Siddhartha quit his palace for the life of a mendicant. He wanted to overcome pain but left behind Yasodhara and son Rahula to suffer the pain of separation.

“If you overcome ignorance, you can end this cycle of rebirth,” said he.

“Rebirth and vengeance; are they linked?” asked Rashid, a Pakistani-American.

“How do I know? These are stories from your region. You should know them better,” said Jassim, an Iraqi-American.

“They indeed are from our region but we abandoned them long time ago,” said Rashid, telling Jassim how Taxila, the world’s first known university established by Siddhartha’s followers lay in ruins near Islamabad.

And after 9/11, there are drone attacks on villages in Pakistan’s tribal belt where terrorists hide among the villagers. The missiles kill the militants but they also kill innocent villagers.

There the jinni approaches the tribesmen, known for keeping a grudge alive for generations, and urges them to avenge the blood of the innocent.

A tribal mother takes her son to a mound of rubble, which was once their home. “The drones did this to our home. When you grow up, you have to settle this score,” she says.

But at the Springfield Shisha Bar, Rashid kept thinking about Prince Siddhartha.

Rashid always stopped before the statue of the Fasting Buddha whenever he visited the Lahore Museum, noticing that he shared a room – full of spears, swords and arrows – with warrior kings.
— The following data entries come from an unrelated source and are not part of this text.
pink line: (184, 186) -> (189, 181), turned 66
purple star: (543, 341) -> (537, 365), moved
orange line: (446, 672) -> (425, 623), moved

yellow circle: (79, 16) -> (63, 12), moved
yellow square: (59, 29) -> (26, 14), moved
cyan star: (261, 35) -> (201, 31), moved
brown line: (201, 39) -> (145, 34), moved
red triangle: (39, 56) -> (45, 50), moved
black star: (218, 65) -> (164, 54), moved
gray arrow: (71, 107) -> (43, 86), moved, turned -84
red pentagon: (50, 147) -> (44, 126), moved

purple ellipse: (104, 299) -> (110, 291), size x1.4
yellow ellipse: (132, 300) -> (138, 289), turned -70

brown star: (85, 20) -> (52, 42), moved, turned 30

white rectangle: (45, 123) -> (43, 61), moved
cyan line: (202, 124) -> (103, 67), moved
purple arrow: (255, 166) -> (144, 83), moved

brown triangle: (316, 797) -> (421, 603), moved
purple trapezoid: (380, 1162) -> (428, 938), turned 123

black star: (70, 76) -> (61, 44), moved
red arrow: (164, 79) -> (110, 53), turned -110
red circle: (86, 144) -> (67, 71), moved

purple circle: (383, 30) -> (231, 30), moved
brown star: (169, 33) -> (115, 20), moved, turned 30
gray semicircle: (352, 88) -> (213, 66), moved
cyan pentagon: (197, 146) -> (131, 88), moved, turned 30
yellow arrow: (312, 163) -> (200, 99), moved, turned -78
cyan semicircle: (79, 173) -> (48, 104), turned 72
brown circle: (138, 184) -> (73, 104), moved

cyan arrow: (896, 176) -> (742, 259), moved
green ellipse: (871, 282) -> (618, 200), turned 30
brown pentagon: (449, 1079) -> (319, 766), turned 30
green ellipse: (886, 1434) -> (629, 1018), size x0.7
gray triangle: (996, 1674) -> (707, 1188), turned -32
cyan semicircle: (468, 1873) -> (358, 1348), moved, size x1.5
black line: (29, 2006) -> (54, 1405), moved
Rashid stopped, waiting for the full-throated laugher of the young couples who came to the museum from a nearby college. They walked pass the exhibits, looking at some with interests, ignoring others.

Like him, they too stopped before the Fasting Buddha, admiring the work of the unknown artist who made this masterpiece more than 2,000 years ago.

They admired the sinew body, weakened with fast and penitence and walked away. Still fresh on the wheel of life, they never bothered to look up for those who went before them or down for those who were following them.

When the moon rose above the Margallas in Taksashila (Taxila), the teacher reviewed his class and said: “Lord Buddha asked us to leave behind our lusts, desires and fears to free ourselves from this cycle of pain.”

The teacher too disappeared along with his students. And now an American tourist sits on the stairs of the Sirkup Stupa with his Australian girlfriend and drinks coke.

Rashid looks at the Fasting Buddha, hears the full-throated laughter of the young couples. Notices those above and behind him on the wheel of life and hears the whisper: “Soon, soon.”

A Japanese tourist says to his Pakistani companion, “I am not religious but we believe that if we put our finger on the bellybutton of a Buddha statue, our wishes are fulfilled.”

His puts his finger on the bellybutton of a statue in Sirkup, makes his wish and moves away.

Grinding wheels are placed in the corner of a room which once used to be the kitchen for students at this ancient university. It seems the students will come any moment and start preparing the evening meal.

In the Iraqi orphanage, the mother notices that the child is fast asleep, clinging to her image to fight back the jinni who wanted to slay the merchant.

She strokes her head and draws back to her unmarked grave. The flame that lights the candles keeps burning.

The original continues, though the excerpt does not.